(Collected data)
---+---
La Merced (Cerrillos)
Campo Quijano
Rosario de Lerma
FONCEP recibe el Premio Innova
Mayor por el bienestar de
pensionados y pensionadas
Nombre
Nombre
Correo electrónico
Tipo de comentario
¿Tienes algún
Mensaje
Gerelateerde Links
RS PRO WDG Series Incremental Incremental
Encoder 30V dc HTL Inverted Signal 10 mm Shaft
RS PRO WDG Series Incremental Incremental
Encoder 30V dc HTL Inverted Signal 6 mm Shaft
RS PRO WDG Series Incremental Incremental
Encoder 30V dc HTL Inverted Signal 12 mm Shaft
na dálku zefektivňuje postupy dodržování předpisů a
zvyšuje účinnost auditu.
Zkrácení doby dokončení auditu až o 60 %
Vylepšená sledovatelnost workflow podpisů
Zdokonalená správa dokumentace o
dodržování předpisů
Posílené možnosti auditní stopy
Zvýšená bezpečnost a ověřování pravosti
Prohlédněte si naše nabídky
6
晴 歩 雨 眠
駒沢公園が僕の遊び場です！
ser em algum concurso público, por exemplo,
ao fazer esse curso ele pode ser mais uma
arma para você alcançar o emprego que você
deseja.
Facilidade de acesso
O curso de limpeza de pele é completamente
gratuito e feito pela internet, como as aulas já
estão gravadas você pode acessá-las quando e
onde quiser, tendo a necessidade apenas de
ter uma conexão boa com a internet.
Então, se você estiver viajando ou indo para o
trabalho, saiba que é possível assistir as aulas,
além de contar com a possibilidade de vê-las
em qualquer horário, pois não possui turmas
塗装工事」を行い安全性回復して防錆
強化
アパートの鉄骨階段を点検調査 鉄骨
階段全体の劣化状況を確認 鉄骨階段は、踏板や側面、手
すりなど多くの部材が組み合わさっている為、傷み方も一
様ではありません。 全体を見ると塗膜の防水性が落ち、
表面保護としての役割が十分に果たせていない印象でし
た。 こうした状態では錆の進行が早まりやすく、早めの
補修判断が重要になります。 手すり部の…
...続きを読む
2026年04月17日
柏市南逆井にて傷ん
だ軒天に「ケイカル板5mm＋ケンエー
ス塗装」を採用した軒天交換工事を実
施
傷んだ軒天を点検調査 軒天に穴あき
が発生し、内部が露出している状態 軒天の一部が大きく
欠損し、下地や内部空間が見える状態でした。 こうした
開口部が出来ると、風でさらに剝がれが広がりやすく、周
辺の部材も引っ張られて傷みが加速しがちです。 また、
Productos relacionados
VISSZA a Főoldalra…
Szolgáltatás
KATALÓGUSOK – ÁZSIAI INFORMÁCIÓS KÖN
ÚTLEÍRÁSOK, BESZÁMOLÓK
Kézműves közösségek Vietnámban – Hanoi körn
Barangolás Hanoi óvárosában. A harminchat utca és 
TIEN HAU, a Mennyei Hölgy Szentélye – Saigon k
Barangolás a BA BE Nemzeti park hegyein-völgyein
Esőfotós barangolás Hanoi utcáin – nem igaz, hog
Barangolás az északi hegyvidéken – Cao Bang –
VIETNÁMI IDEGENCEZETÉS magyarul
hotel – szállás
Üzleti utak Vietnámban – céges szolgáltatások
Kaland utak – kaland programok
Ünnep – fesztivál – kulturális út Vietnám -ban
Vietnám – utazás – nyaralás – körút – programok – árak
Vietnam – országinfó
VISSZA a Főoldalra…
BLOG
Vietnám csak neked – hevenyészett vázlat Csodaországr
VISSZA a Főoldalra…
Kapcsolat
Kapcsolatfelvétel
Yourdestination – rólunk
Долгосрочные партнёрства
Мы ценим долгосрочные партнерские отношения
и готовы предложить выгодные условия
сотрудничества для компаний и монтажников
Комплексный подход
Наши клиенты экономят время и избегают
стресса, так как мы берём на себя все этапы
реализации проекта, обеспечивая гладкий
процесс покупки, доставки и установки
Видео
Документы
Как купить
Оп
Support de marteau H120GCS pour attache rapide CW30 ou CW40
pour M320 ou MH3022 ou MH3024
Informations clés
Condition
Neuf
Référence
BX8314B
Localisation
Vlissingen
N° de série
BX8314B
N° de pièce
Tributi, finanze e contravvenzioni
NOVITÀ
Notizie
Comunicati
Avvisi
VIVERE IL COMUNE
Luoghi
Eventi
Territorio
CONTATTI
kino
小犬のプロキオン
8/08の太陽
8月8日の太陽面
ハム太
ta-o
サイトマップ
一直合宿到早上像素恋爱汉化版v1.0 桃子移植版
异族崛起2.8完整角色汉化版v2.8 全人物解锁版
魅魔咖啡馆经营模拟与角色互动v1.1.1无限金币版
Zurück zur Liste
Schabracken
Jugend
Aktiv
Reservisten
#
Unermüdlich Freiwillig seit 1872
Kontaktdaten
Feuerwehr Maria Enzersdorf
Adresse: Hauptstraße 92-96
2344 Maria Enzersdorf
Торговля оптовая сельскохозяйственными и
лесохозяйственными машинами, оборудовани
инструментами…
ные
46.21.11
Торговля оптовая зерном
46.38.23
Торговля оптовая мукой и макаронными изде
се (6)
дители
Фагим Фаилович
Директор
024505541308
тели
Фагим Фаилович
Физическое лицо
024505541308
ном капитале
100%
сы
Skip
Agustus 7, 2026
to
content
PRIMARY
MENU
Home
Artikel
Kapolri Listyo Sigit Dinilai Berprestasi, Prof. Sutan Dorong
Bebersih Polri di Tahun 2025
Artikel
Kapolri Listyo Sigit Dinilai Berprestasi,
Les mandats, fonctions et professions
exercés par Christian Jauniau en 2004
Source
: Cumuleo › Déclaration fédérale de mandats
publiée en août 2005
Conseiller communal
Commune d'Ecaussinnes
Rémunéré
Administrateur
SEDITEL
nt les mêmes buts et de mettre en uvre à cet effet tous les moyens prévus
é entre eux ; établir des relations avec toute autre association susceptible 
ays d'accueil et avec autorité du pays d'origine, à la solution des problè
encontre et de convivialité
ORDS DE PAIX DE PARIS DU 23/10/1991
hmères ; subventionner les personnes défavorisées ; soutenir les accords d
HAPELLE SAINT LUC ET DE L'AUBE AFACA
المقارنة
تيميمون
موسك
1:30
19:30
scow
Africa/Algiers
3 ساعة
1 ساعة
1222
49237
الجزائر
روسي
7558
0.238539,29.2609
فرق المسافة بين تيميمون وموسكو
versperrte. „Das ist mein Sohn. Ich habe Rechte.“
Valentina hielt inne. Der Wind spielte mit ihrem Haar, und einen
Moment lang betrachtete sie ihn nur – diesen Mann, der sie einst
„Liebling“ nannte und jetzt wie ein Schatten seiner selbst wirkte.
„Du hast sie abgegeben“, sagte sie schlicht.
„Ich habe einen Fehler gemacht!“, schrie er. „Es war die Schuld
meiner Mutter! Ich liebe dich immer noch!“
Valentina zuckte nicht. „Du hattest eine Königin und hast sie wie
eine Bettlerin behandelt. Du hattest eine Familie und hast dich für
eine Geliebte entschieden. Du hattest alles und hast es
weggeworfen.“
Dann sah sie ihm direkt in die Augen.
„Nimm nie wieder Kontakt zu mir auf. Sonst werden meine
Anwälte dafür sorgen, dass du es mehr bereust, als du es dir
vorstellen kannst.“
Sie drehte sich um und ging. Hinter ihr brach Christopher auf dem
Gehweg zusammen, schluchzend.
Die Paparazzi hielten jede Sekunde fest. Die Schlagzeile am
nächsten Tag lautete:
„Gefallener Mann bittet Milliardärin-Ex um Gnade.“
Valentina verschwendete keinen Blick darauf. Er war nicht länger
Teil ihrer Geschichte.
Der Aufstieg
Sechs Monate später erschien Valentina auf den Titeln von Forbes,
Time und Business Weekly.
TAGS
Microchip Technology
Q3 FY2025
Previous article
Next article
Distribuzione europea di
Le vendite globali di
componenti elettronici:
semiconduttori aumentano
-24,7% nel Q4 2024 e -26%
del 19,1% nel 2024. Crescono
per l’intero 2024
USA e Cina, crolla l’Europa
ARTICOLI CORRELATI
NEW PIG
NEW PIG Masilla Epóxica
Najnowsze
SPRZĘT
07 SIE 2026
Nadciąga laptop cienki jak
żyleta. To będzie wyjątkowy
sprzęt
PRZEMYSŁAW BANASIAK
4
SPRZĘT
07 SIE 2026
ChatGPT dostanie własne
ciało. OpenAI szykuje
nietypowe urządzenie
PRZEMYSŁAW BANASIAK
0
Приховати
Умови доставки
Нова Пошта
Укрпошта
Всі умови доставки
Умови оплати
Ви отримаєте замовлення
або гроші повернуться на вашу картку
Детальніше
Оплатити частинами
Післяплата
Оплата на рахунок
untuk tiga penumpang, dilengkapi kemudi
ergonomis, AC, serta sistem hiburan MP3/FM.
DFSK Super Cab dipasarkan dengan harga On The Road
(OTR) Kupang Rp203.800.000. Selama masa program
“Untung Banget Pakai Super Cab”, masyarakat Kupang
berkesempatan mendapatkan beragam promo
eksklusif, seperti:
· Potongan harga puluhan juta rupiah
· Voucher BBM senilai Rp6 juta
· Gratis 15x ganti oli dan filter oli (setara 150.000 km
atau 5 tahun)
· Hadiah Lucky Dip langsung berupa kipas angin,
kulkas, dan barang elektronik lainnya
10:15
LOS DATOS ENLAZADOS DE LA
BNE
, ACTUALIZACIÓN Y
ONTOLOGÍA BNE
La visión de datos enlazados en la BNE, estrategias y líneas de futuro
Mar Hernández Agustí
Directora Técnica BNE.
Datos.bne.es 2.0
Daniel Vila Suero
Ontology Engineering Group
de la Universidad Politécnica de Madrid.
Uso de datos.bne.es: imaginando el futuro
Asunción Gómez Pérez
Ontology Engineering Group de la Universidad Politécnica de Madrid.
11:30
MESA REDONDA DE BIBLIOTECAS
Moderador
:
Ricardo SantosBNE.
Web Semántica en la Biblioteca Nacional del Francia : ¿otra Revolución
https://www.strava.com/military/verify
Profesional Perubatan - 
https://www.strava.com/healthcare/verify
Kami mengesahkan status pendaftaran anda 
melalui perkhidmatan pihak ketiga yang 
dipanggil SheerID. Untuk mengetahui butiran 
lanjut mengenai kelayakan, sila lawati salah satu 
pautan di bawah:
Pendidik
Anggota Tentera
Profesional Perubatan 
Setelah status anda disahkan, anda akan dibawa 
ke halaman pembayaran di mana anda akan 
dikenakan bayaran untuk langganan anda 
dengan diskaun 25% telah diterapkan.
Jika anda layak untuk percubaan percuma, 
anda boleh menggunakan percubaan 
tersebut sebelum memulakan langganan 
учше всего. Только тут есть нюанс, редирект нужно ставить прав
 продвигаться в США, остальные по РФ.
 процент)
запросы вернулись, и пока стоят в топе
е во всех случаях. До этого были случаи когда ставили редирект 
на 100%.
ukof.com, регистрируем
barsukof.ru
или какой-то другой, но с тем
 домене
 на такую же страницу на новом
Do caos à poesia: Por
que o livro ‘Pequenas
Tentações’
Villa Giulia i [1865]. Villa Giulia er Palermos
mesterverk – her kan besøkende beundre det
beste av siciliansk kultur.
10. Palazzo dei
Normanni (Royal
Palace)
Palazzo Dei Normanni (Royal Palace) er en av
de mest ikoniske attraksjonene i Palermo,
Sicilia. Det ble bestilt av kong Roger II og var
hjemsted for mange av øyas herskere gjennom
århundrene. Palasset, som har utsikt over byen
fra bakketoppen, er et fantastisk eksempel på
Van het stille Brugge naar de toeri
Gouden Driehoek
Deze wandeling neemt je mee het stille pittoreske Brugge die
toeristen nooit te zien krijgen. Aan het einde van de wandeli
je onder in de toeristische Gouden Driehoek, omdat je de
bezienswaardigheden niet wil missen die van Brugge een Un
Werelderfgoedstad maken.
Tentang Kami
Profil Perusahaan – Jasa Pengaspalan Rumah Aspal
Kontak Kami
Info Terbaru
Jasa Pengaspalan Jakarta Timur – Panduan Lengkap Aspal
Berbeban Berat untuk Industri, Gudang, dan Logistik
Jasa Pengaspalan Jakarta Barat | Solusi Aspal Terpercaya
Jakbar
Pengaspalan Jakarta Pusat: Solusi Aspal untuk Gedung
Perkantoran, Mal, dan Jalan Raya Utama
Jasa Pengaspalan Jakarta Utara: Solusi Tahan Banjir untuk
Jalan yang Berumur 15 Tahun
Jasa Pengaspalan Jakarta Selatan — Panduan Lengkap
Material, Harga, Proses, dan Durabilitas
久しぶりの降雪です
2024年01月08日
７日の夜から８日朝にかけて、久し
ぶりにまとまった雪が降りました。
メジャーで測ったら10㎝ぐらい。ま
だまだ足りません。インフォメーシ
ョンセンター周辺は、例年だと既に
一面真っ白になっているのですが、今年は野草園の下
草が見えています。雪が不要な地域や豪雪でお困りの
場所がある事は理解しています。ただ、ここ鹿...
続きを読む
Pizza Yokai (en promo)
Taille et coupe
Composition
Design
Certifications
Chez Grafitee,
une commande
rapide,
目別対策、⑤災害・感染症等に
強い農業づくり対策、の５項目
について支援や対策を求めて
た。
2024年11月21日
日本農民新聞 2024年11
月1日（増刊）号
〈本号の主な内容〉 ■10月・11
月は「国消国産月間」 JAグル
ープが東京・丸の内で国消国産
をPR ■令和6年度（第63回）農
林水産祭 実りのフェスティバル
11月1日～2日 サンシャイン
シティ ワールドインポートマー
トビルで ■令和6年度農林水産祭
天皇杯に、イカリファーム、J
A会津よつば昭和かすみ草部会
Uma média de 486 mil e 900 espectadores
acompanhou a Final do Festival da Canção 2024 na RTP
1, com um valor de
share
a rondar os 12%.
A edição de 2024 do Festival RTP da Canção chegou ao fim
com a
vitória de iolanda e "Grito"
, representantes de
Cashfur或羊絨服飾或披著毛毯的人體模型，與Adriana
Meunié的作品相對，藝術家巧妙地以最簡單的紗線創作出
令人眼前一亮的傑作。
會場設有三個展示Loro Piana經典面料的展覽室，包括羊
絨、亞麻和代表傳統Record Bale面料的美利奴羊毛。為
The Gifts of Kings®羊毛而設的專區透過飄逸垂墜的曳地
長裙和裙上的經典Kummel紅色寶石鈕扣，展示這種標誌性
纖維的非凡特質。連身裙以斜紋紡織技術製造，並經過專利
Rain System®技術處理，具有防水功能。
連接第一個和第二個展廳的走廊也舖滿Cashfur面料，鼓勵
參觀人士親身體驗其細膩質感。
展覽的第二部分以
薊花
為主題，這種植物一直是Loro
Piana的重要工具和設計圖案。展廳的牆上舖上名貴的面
---+---
Reproduce the lines above, beginning at the line with "senilai Rp6 juta" and stopping after the line with "ONTOLOGÍA BNE", exactly as they are.

### Solution to this task:
· Voucher BBM senilai Rp6 juta
· Gratis 15x ganti oli dan filter oli (setara 150.000 km
atau 5 tahun)
· Hadiah Lucky Dip langsung berupa kipas angin,
kulkas, dan barang elektronik lainnya
10:15
LOS DATOS ENLAZADOS DE LA
BNE
, ACTUALIZACIÓN Y
ONTOLOGÍA BNE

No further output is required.